> [The records]
_ _ _ _ _ _ _

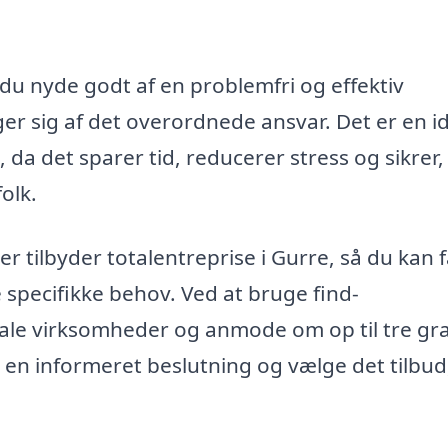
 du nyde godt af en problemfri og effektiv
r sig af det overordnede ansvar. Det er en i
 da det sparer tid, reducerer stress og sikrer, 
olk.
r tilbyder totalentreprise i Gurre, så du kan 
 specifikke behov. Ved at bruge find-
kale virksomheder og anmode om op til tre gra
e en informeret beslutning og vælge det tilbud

_ _ _ _ _ _ _

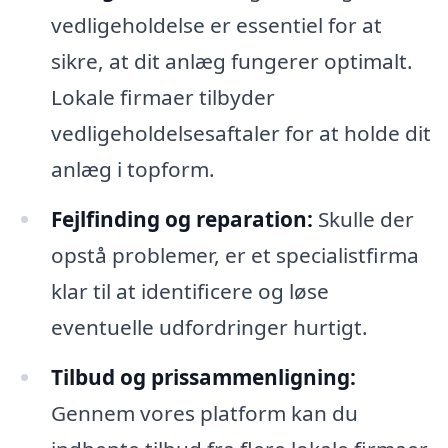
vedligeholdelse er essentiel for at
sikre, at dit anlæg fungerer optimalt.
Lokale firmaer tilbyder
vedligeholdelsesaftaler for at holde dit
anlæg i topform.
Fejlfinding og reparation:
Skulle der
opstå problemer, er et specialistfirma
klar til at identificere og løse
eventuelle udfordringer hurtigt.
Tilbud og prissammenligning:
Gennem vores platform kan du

_ _ _ _ _ _ _

> [Task brief] State the number of lines in the material above that hold the word "tilbyder", adding nothing else.

> [Response] 2